We agree with Wells [14] who, after taking a closer look to the three parts of the IAE pattern, found enthusiastic student participation, extended in class discussions and approves with what appeared to be an important number of IAE sequences. After a more thorough inspection, he found subtle changes in the standard IAE pattern, especially in the third part. Also found that when teachers ask students and don’t close the sequence with a limited evaluation of the student’s answers, there’s a better participation.

In the same way as mentioned before, the work by Coll and Onrubia [32] presents a series of strategies and discursive resources used by teachers and students in the development of activities and academic content. In all these strategies, it is clear that the role of language is not only to represent and communicate meanings, but also as a tool to negotiate, ask, answer, and develop our own systems of shared meanings, progressively richer, and more complex. The importance of the joint activity the students develop for the creation of new meanings is extended to the whole teaching/learning process, where the educational value of the research participants becomes evident in the evaluation of the learning process results.

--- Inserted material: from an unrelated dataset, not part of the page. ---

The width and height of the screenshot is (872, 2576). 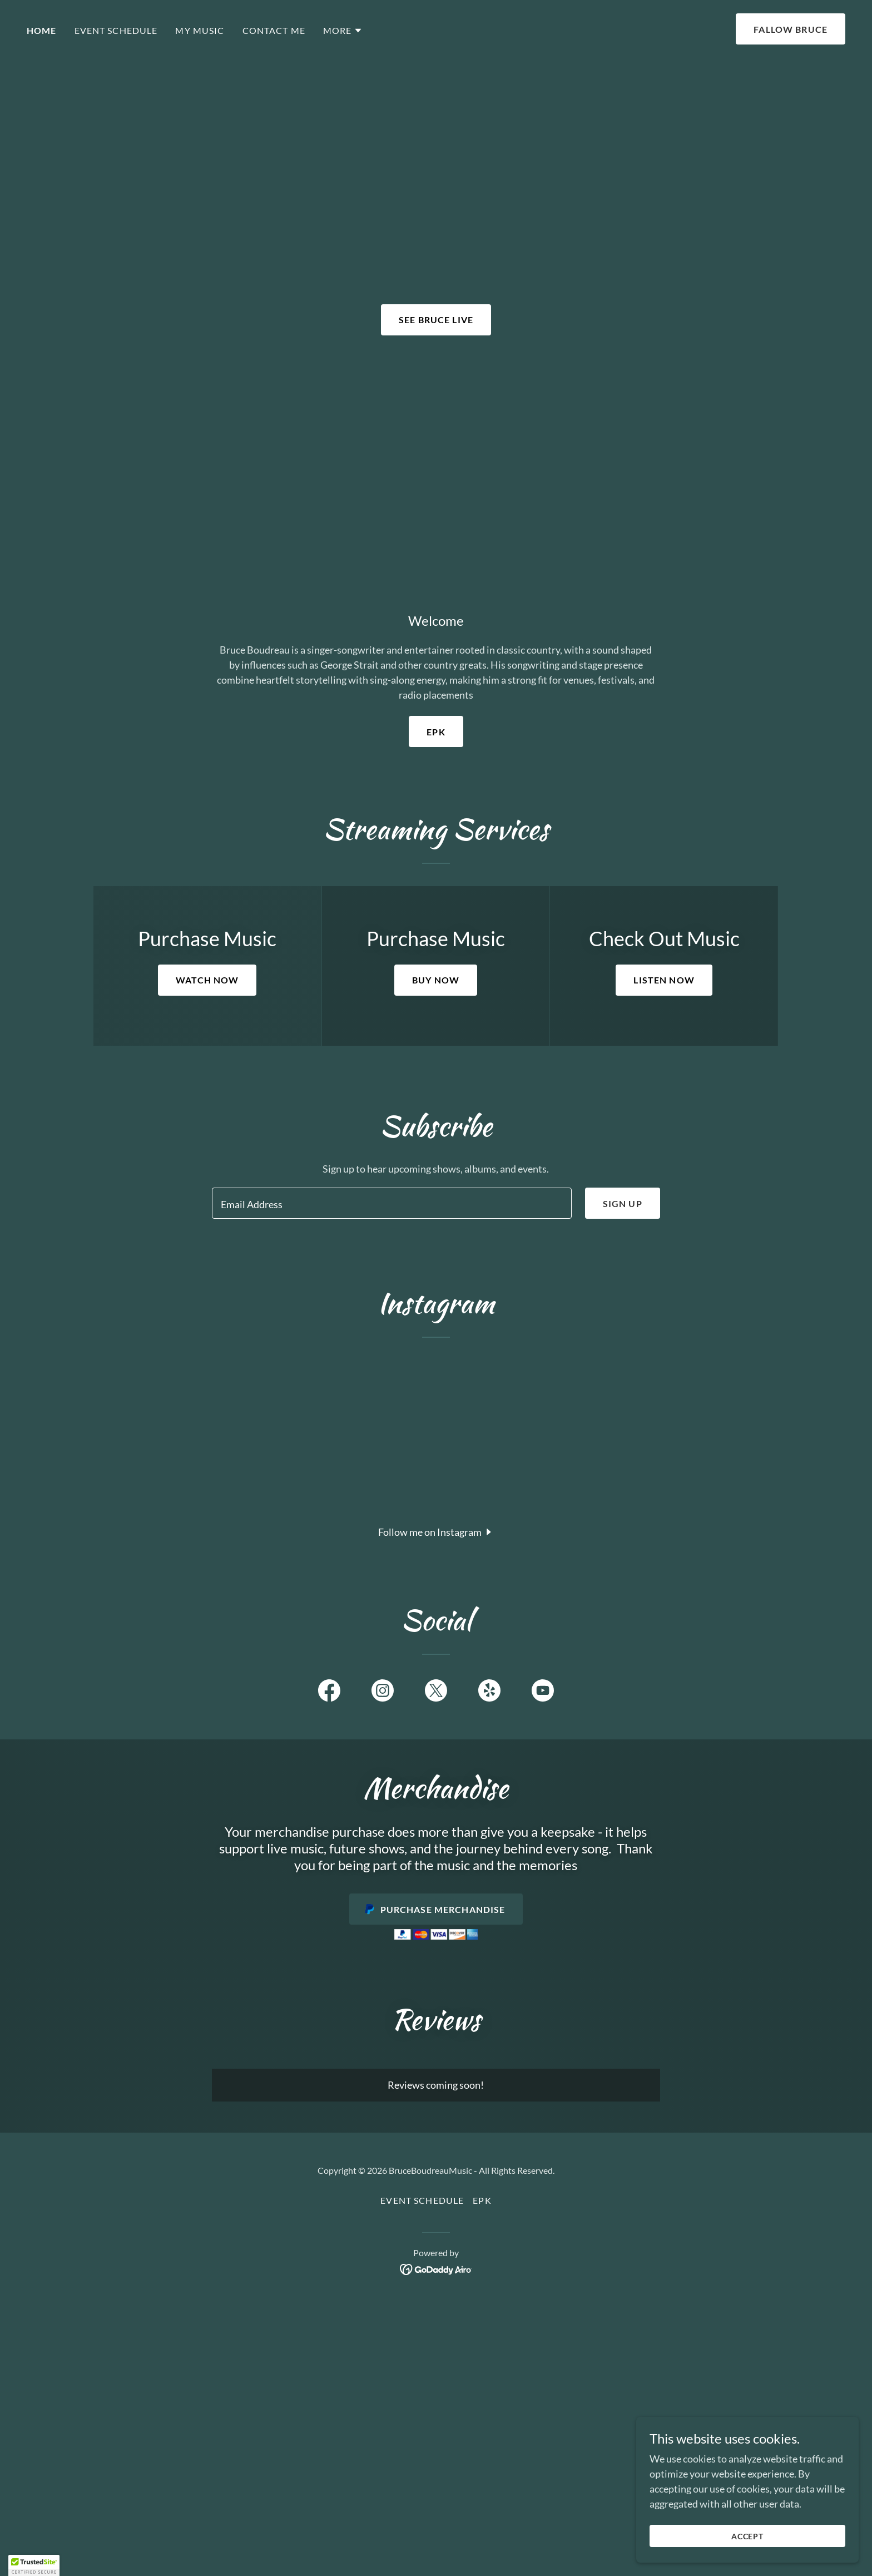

This confirms the hypothesis that when the students’ contributions are limited to short answers, student participation will be limited to simple tasks, like memorizing and labeling, which promote that the classroom communication won’t lead to active participation and complex communicative development. On the contrary, when the teachers’ questions and comments are open and the students can make significant contributions to the interaction, not only do they answer the teacher’s question, they also create a more efficient learning environment.